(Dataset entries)
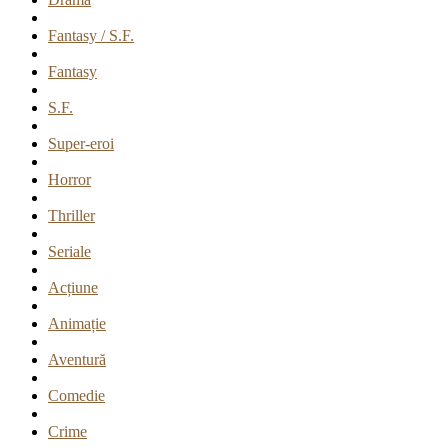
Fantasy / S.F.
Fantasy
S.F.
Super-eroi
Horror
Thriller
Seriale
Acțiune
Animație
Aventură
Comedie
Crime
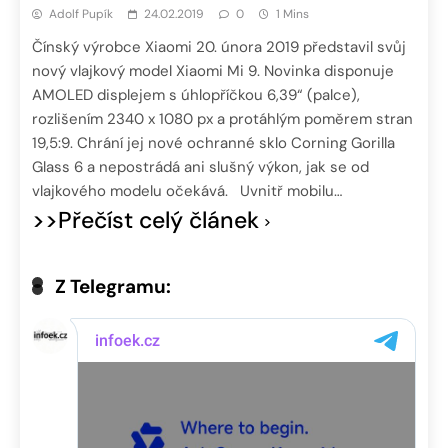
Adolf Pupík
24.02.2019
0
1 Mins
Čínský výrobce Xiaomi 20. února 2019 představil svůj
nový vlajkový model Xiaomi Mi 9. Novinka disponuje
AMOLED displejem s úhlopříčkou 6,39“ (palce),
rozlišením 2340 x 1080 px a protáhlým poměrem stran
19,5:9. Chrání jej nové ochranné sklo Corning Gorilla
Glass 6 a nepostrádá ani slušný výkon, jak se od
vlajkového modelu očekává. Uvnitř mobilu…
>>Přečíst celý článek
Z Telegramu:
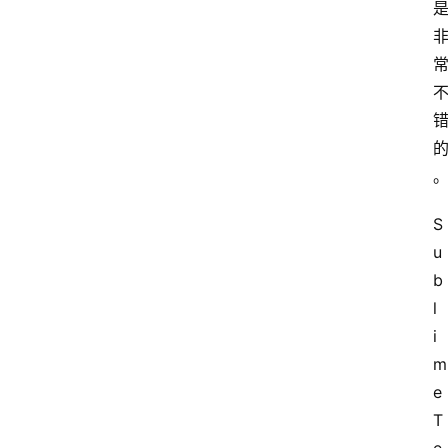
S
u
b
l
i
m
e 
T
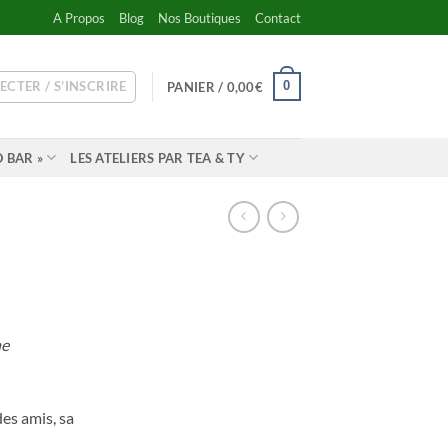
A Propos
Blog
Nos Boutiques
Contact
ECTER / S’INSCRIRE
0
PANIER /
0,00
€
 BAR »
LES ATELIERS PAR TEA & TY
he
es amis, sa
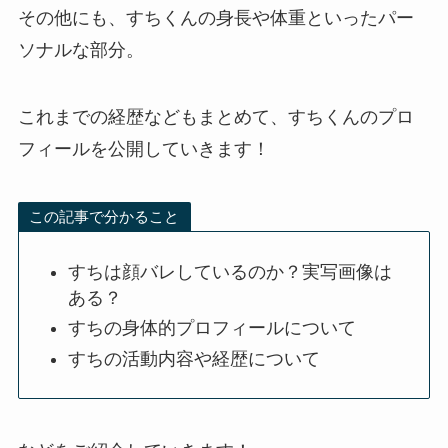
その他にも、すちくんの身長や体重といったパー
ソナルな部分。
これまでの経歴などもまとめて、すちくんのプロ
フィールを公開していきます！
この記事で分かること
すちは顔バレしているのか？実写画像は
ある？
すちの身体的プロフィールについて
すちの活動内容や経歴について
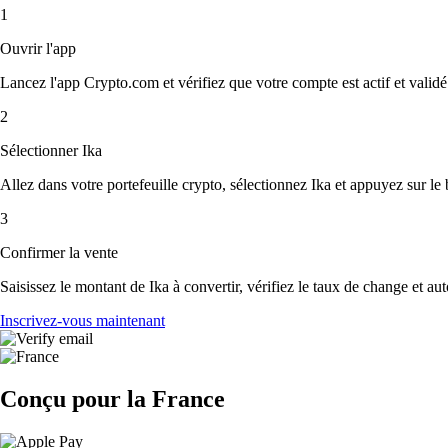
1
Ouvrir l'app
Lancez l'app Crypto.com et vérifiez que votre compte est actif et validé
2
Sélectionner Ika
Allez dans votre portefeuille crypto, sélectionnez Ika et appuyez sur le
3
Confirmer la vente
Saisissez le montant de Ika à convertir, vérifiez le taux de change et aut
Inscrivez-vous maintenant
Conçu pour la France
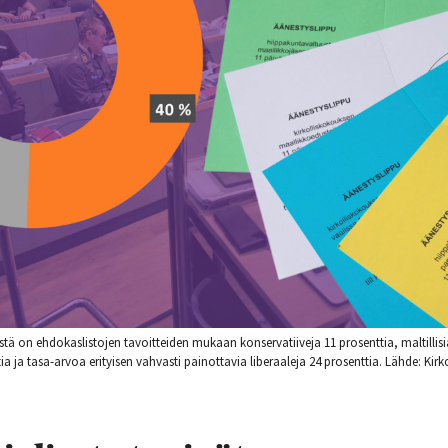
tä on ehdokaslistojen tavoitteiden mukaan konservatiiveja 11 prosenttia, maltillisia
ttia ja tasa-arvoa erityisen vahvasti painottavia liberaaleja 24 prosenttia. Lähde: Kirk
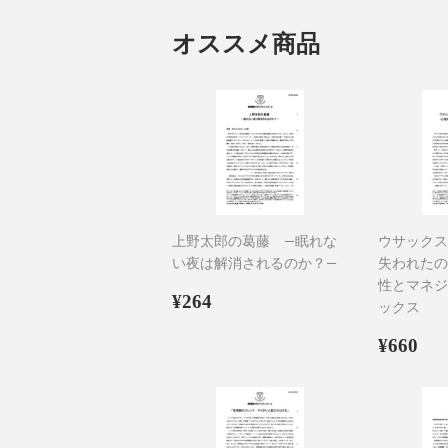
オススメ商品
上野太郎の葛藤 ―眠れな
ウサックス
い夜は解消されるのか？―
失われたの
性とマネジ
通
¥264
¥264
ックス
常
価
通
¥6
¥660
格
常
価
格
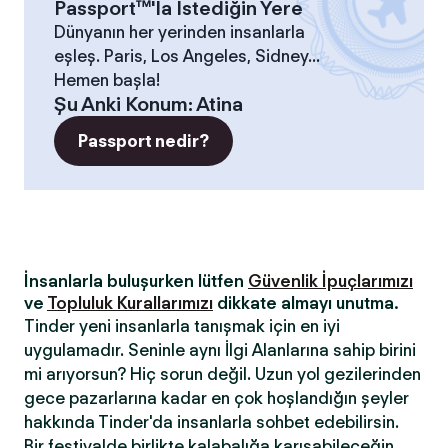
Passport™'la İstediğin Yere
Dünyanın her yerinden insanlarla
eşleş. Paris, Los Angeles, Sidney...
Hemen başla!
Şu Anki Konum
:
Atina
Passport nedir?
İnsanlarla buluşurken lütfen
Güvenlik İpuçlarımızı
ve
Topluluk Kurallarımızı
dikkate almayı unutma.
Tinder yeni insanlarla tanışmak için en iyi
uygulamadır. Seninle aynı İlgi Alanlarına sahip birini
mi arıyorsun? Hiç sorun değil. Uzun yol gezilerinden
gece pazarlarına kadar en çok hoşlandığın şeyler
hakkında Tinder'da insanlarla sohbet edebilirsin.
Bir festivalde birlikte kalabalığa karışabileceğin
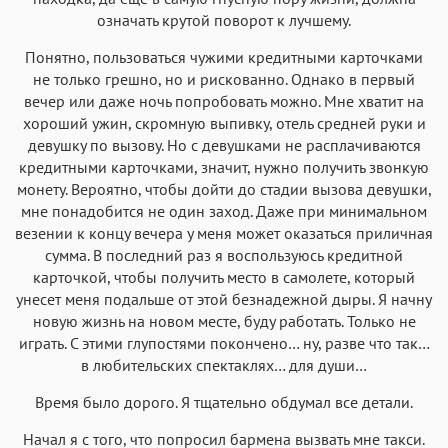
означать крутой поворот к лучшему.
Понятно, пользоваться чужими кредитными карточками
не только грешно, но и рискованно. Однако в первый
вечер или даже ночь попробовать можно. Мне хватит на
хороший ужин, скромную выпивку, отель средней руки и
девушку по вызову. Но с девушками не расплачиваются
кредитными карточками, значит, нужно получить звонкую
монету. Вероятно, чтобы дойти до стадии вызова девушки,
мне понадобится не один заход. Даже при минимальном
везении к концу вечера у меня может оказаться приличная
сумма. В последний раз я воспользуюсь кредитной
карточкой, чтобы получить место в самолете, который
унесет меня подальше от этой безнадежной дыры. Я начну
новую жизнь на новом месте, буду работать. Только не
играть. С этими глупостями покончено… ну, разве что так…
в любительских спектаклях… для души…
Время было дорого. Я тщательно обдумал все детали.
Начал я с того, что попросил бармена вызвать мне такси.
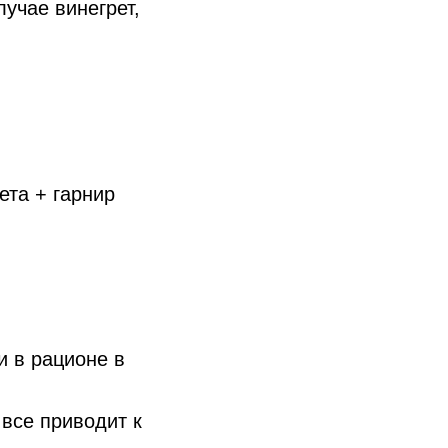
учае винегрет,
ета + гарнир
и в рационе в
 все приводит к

[PROBLEM DESCRIPTION] These entries are to be printed again word for word, except for the pictures.

[EXERCISE RESPONSE]
Fantasy / S.F.
Fantasy
S.F.
Super-eroi
Horror
Thriller
Seriale
Acțiune
Animație
Aventură
Comedie
Crime
Adolf Pupík
24.02.2019
0
1 Mins
Čínský výrobce Xiaomi 20. února 2019 představil svůj
nový vlajkový model Xiaomi Mi 9. Novinka disponuje
AMOLED displejem s úhlopříčkou 6,39“ (palce),
rozlišením 2340 x 1080 px a protáhlým poměrem stran
19,5:9. Chrání jej nové ochranné sklo Corning Gorilla
Glass 6 a nepostrádá ani slušný výkon, jak se od
vlajkového modelu očekává. Uvnitř mobilu…
>>Přečíst celý článek
Z Telegramu:
S
u
b
l
i
m
e 
T
A Propos
Blog
Nos Boutiques
Contact
ECTER / S’INSCRIRE
0
PANIER /
0,00
€
 BAR »
LES ATELIERS PAR TEA & TY
he
es amis, sa
その他にも、すちくんの身長や体重といったパー
ソナルな部分。
これまでの経歴などもまとめて、すちくんのプロ
フィールを公開していきます！
この記事で分かること
すちは顔バレしているのか？実写画像は
ある？
すちの身体的プロフィールについて
すちの活動内容や経歴について
1
Ouvrir l'app
Lancez l'app Crypto.com et vérifiez que votre compte est actif et validé
2
Sélectionner Ika
Allez dans votre portefeuille crypto, sélectionnez Ika et appuyez sur le
3
Confirmer la vente
Saisissez le montant de Ika à convertir, vérifiez le taux de change et aut
Inscrivez-vous maintenant
Conçu pour la France
tä on ehdokaslistojen tavoitteiden mukaan konservatiiveja 11 prosenttia, maltillisia
ttia ja tasa-arvoa erityisen vahvasti painottavia liberaaleja 24 prosenttia. Lähde: Kirk
オススメ商品
上野太郎の葛藤 ―眠れな
ウサックス
い夜は解消されるのか？―
失われたの
性とマネジ
通
¥264
¥264
ックス
常
価
通
¥6
¥660
格
常
価
格
Passport™'la İstediğin Yere
Dünyanın her yerinden insanlarla
eşleş. Paris, Los Angeles, Sidney...
Hemen başla!
Şu Anki Konum
:
Atina
Passport nedir?
İnsanlarla buluşurken lütfen
Güvenlik İpuçlarımızı
ve
Topluluk Kurallarımızı
dikkate almayı unutma.
Tinder yeni insanlarla tanışmak için en iyi
uygulamadır. Seninle aynı İlgi Alanlarına sahip birini
mi arıyorsun? Hiç sorun değil. Uzun yol gezilerinden
gece pazarlarına kadar en çok hoşlandığın şeyler
hakkında Tinder'da insanlarla sohbet edebilirsin.
Bir festivalde birlikte kalabalığa karışabileceğin
означать крутой поворот к лучшему.
Понятно, пользоваться чужими кредитными карточками
не только грешно, но и рискованно. Однако в первый
вечер или даже ночь попробовать можно. Мне хватит на
хороший ужин, скромную выпивку, отель средней руки и
девушку по вызову. Но с девушками не расплачиваются
кредитными карточками, значит, нужно получить звонкую
монету. Вероятно, чтобы дойти до стадии вызова девушки,
мне понадобится не один заход. Даже при минимальном
везении к концу вечера у меня может оказаться приличная
сумма. В последний раз я воспользуюсь кредитной
карточкой, чтобы получить место в самолете, который
унесет меня подальше от этой безнадежной дыры. Я начну
новую жизнь на новом месте, буду работать. Только не
играть. С этими глупостями покончено… ну, разве что так…
в любительских спектаклях… для души…
Время было дорого. Я тщательно обдумал все детали.
Начал я с того, что попросил бармена вызвать мне такси.
учае винегрет,
ета + гарнир
и в рационе в
 все приводит к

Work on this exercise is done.